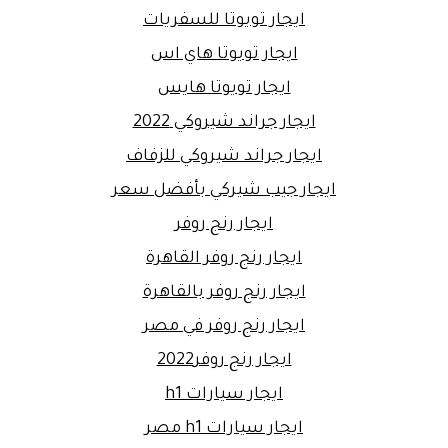
ايجار تويوتا للسفريات
ايجار تويوتا هاي اس
ايجار تويوتا هايس
ايجار جراند شيروكي 2022
ايجار جراند شيروكي للزفاف
ايجار جيب شيركي بأفضل سعر
ايجار رنج روفر
ايجار رنج روفر القاهرة
ايجار رنج روفر بالقاهرة
ايجار رنج روفر في مصر
ايجار رنج روفر2022
ايجار سيارات h1
ايجار سيارات h1 مصر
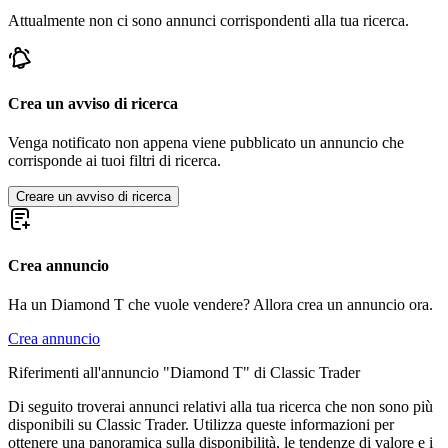
Attualmente non ci sono annunci corrispondenti alla tua ricerca.
Crea un avviso di ricerca
Venga notificato non appena viene pubblicato un annuncio che
corrisponde ai tuoi filtri di ricerca.
Creare un avviso di ricerca
Crea annuncio
Ha un Diamond T che vuole vendere? Allora crea un annuncio ora.
Crea annuncio
Riferimenti all'annuncio "Diamond T" di Classic Trader
Di seguito troverai annunci relativi alla tua ricerca che non sono più
disponibili su Classic Trader. Utilizza queste informazioni per
ottenere una panoramica sulla disponibilità, le tendenze di valore e i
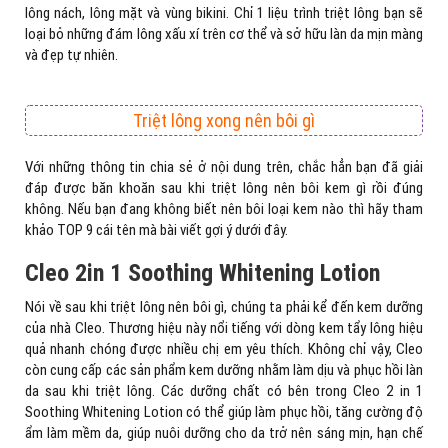
lông nách, lông mặt và vùng bikini. Chỉ 1 liệu trình triệt lông bạn sẽ
loại bỏ những đám lông xấu xí trên cơ thể và sở hữu làn da mịn màng
và đẹp tự nhiên.
Triệt lông xong nên bôi gì
Với những thông tin chia sẻ ở nội dung trên, chắc hẳn bạn đã giải
đáp được băn khoăn sau khi triệt lông nên bôi kem gì rồi đúng
không. Nếu bạn đang không biết nên bôi loại kem nào thì hãy tham
khảo TOP 9 cái tên mà bài viết gợi ý dưới đây.
Cleo 2in 1 Soothing Whitening Lotion
Nói về sau khi triệt lông nên bôi gì, chúng ta phải kể đến kem dưỡng
của nhà Cleo. Thương hiệu này nổi tiếng với dòng kem tẩy lông hiệu
quả nhanh chóng được nhiều chị em yêu thích. Không chỉ vậy, Cleo
còn cung cấp các sản phẩm kem dưỡng nhằm làm dịu và phục hồi làn
da sau khi triệt lông. Các dưỡng chất có bên trong Cleo 2 in 1
Soothing Whitening Lotion có thể giúp làm phục hồi, tăng cường độ
ẩm làm mềm da, giúp nuôi dưỡng cho da trở nên sáng mịn, hạn chế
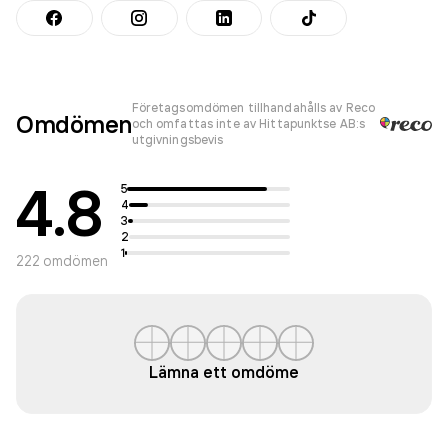
Företagsomdömen tillhandahålls av Reco
Omdömen
och omfattas inte av Hittapunktse AB:s
utgivningsbevis
4.8
5
4
3
2
1
222
omdömen
Lämna ett omdöme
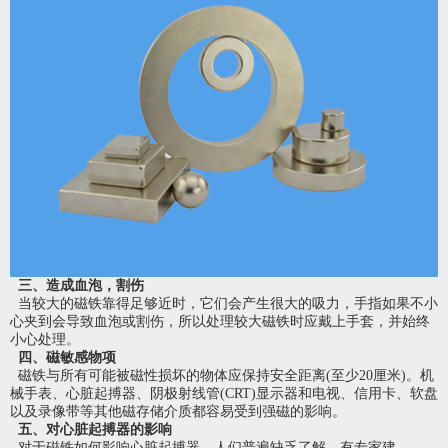
三、造成血泡，割伤
当较大的磁铁靠得足够近时，它们会产生很大的吸力，手指如果不小
心夹到会导致血泡或割伤，所以处理较大磁铁时应戴上手套，并始终
小心处理。
四、磁敏感物项
磁铁与所有可能被磁性损坏的物体应保持安全距离(至少20厘米)。机
械手表、心脏起搏器、阴极射线管(CRT)显示器和电视、信用卡、软盘
以及录像带等其他磁存储介质都容易受到强磁的影响。
五、对心脏起搏器的影响
对于磁铁如何影响心脏起搏器，人们普遍缺乏了解，有专家建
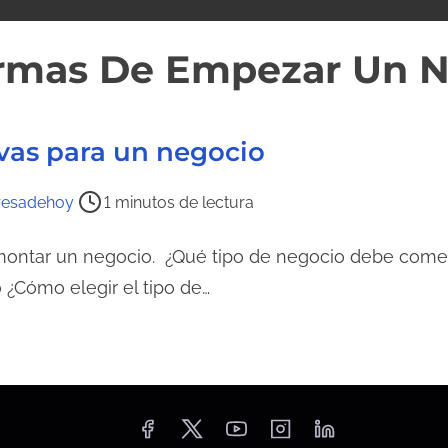
rmas De Empezar Un N
ivas para un negocio
esadehoy
1 minutos de lectura
 montar un negocio. ¿Qué tipo de negocio debe com
 ¿Cómo elegir el tipo de…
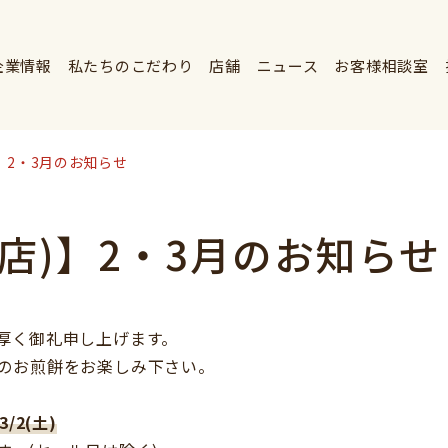
企業情報
私たちのこだわり
店舗
ニュース
お客様相談室
】2・3月のお知らせ
店)】2・3月のお知らせ
厚く御礼申し上げます。
のお煎餅をお楽しみ下さい。
/2(土)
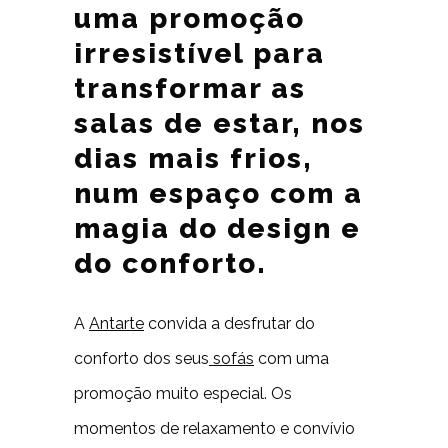
uma promoção
irresistível para
transformar as
salas de estar, nos
dias mais frios,
num espaço com a
magia do design e
do conforto.
A
Antarte
convida a desfrutar do
conforto dos seus
sofás
com uma
promoção muito especial. Os
momentos de relaxamento e convívio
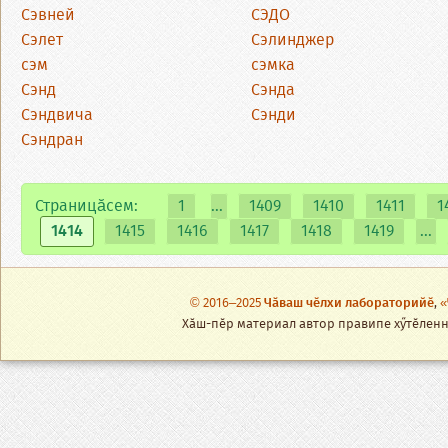
Сэвней
СЭДО
Сэлет
Сэлинджер
сэм
сэмка
Сэнд
Сэнда
Сэндвича
Сэнди
Сэндран
Страницăсем:
1
...
1409
1410
1411
1
1414
1415
1416
1417
1418
1419
...
© 2016–2025
Чӑваш чӗлхи лабораторийӗ
,
«
Хӑш-пӗр материал автор правипе хӳтӗленнӗ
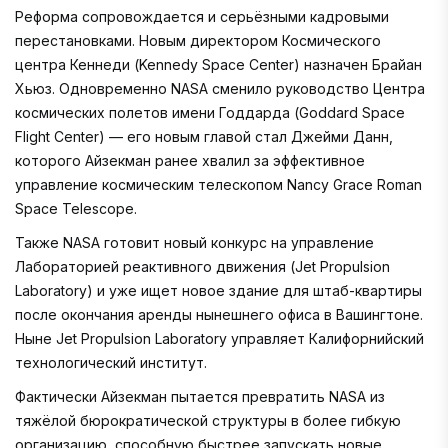
Реформа сопровождается и серьёзными кадровыми
перестановками. Новым директором Космического
центра Кеннеди (Kennedy Space Center) назначен Брайан
Хьюз. Одновременно NASA сменило руководство Центра
космических полетов имени Годдарда (Goddard Space
Flight Center) — его новым главой стал Джейми Данн,
которого Айзекман ранее хвалил за эффективное
управление космическим телескопом Nancy Grace Roman
Space Telescope.
Также NASA готовит новый конкурс на управление
Лабораторией реактивного движения (Jet Propulsion
Laboratory) и уже ищет новое здание для штаб-квартиры
после окончания аренды нынешнего офиса в Вашингтоне.
Ныне Jet Propulsion Laboratory управляет Калифорнийский
технологический институт.
Фактически Айзекман пытается превратить NASA из
тяжёлой бюрократической структуры в более гибкую
организацию, способную быстрее запускать новые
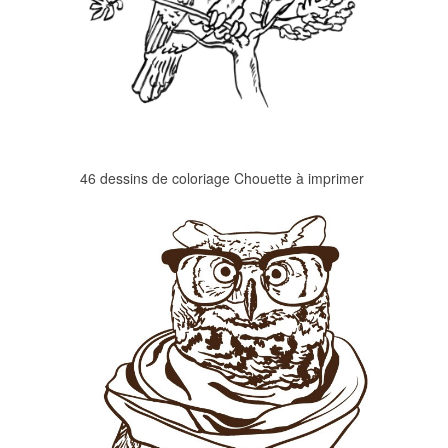
46 dessins de coloriage Chouette à imprimer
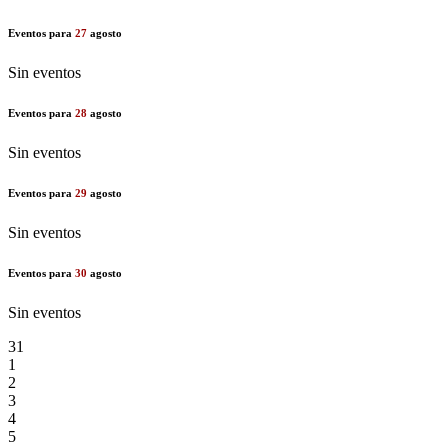
Eventos para
27
agosto
Sin eventos
Eventos para
28
agosto
Sin eventos
Eventos para
29
agosto
Sin eventos
Eventos para
30
agosto
Sin eventos
31
1
2
3
4
5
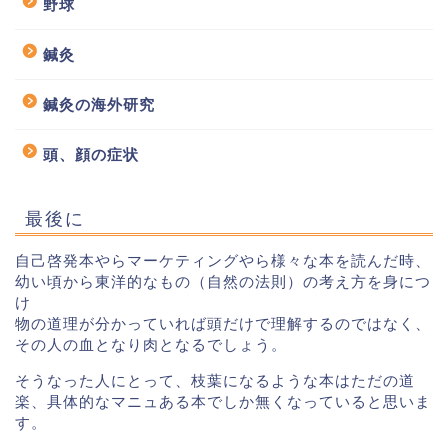
野球
鍼灸
鍼灸の海外研究
頭、顔の症状
最後に
自己啓発本やらマーケティングやら様々な本を読んだ時、
幼い頃から東洋的なもの（自然の法則）の考え方を身につ
け
物の道理が分かっていれば頭だけで理解するのではなく、
その人の血となり肉となるでしょう。
そうなった人にとって、枝葉になるような本はただの道
楽、具体的なマニュある本でしか無くなっていると思いま
す。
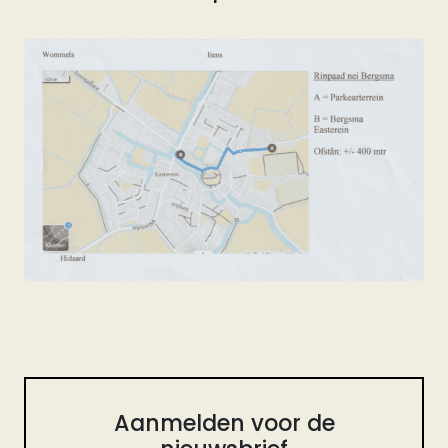
Aanmelden voor de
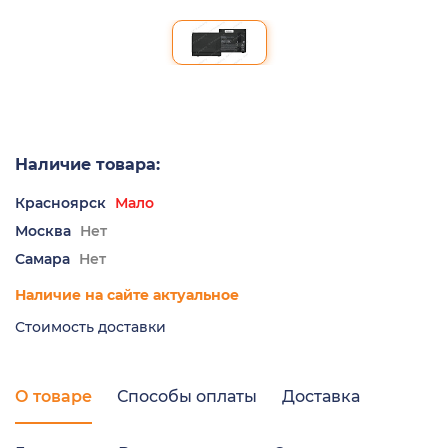
Наличие товара:
Красноярск
Мало
Москва
Нет
Самара
Нет
Наличие на сайте актуальное
Стоимость доставки
О товаре
Способы оплаты
Доставка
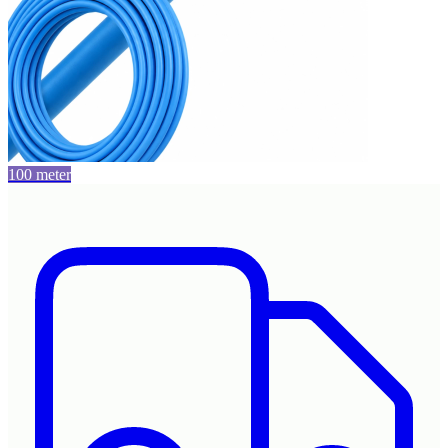
100 meter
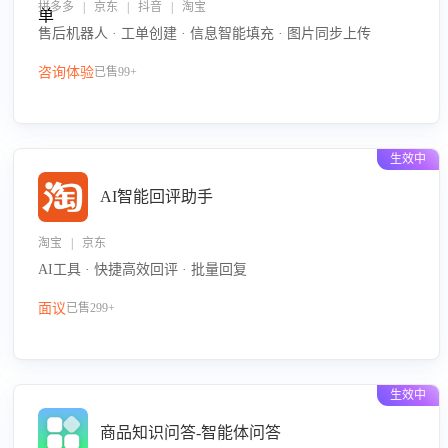
拼多多 | 京东 | 抖音 | 淘宝
售后机器人 · 工单创建 · 信息智能填充 · 图片同步上传
咨询体验
已售99+
生效中
AI智能回评助手
淘宝 | 京东
AI工具 · 快捷高效回评 · 批量回复
面议
已售299+
生效中
商品知识问答-智能体问答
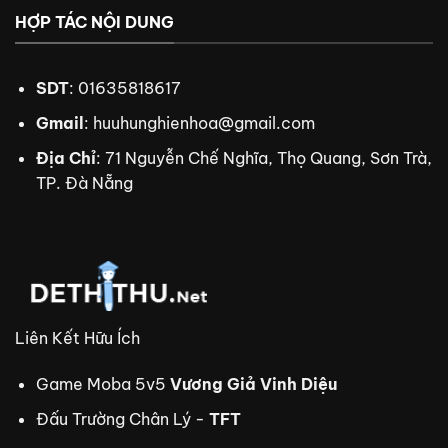
HỢP TÁC NỘI DUNG
SDT
: 01635818617
Gmail
:
huuhunghienhoa@gmail.com
Địa Chỉ
: 71 Nguyễn Chế Nghĩa, Thọ Quang, Sơn Trà,
TP. Đà Nẵng
Liên Kết Hữu Ích
Game Moba 5v5
Vương Giả Vinh Diệu
Đấu Trường Chân Lý -
TFT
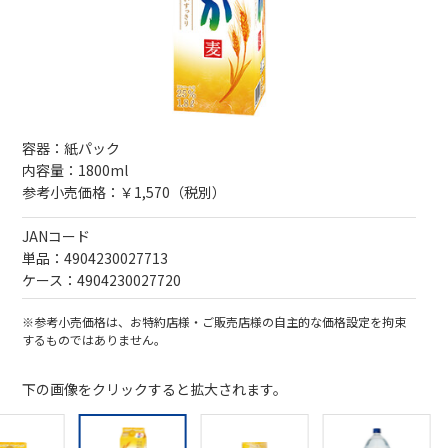
容器：紙パック
内容量：1800ml
参考小売価格：￥1,570（税別）
JANコード
単品：4904230027713
ケース：4904230027720
※参考小売価格は、お特約店様・ご販売店様の自主的な価格設定を拘束
するものではありません。
下の画像をクリックすると拡大されます。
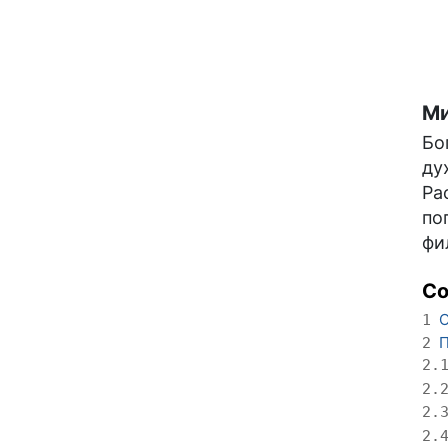
Ми
Бо
ду
Ра
по
фи
С
О
1
П
2
2.
2.
2.
2.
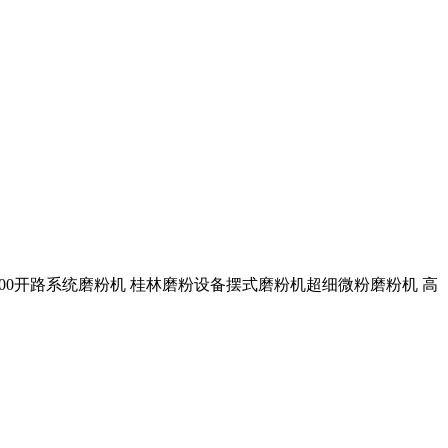
C1300开路系统磨粉机 桂林磨粉设备摆式磨粉机超细微粉磨粉机 高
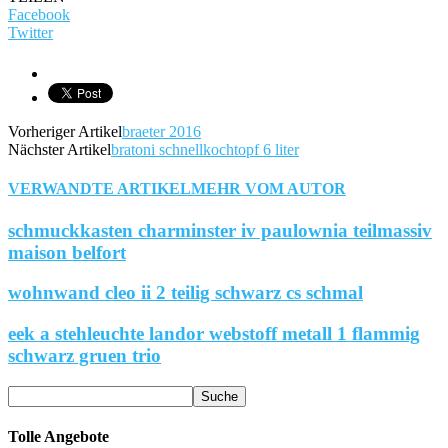
Facebook
Twitter
Vorheriger Artikel
braeter 2016
Nächster Artikel
bratoni schnellkochtopf 6 liter
VERWANDTE ARTIKEL
MEHR VOM AUTOR
schmuckkasten charminster iv paulownia teilmassiv
maison belfort
wohnwand cleo ii 2 teilig schwarz cs schmal
eek a stehleuchte landor webstoff metall 1 flammig
schwarz gruen trio
Tolle Angebote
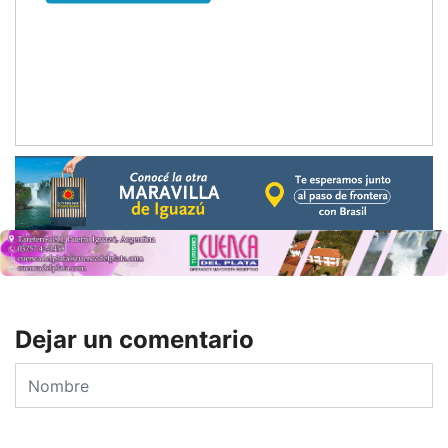
Dejar un comentario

┄┄┄┄┄┄┄┄┄┄┄┄┄┄┄┄┄┄┄┄

**INSTRUCTIONS FOR THE TASK**
From the line containing "商品知识问答-智能体问答" through the line containing "Tolle Angebote", copy every line above exactly, without pictures.

**WRITTEN SOLUTION**
商品知识问答-智能体问答
HỢP TÁC NỘI DUNG
SDT
: 01635818617
Gmail
:
huuhunghienhoa@gmail.com
Địa Chỉ
: 71 Nguyễn Chế Nghĩa, Thọ Quang, Sơn Trà,
TP. Đà Nẵng
Liên Kết Hữu Ích
Game Moba 5v5
Vương Giả Vinh Diệu
Đấu Trường Chân Lý -
TFT
容器：紙パック
内容量：1800ml
参考小売価格：￥1,570（税別）
JANコード
単品：4904230027713
ケース：4904230027720
※参考小売価格は、お特約店様・ご販売店様の自主的な価格設定を拘束
するものではありません。
下の画像をクリックすると拡大されます。
Ми
Бо
ду
Ра
по
фи
С
О
1
П
2
2.
2.
2.
2.
C1300开路系统磨粉机 桂林磨粉设备摆式磨粉机超细微粉磨粉机 高
Facebook
Twitter
Vorheriger Artikel
braeter 2016
Nächster Artikel
bratoni schnellkochtopf 6 liter
VERWANDTE ARTIKEL
MEHR VOM AUTOR
schmuckkasten charminster iv paulownia teilmassiv
maison belfort
wohnwand cleo ii 2 teilig schwarz cs schmal
eek a stehleuchte landor webstoff metall 1 flammig
schwarz gruen trio
Tolle Angebote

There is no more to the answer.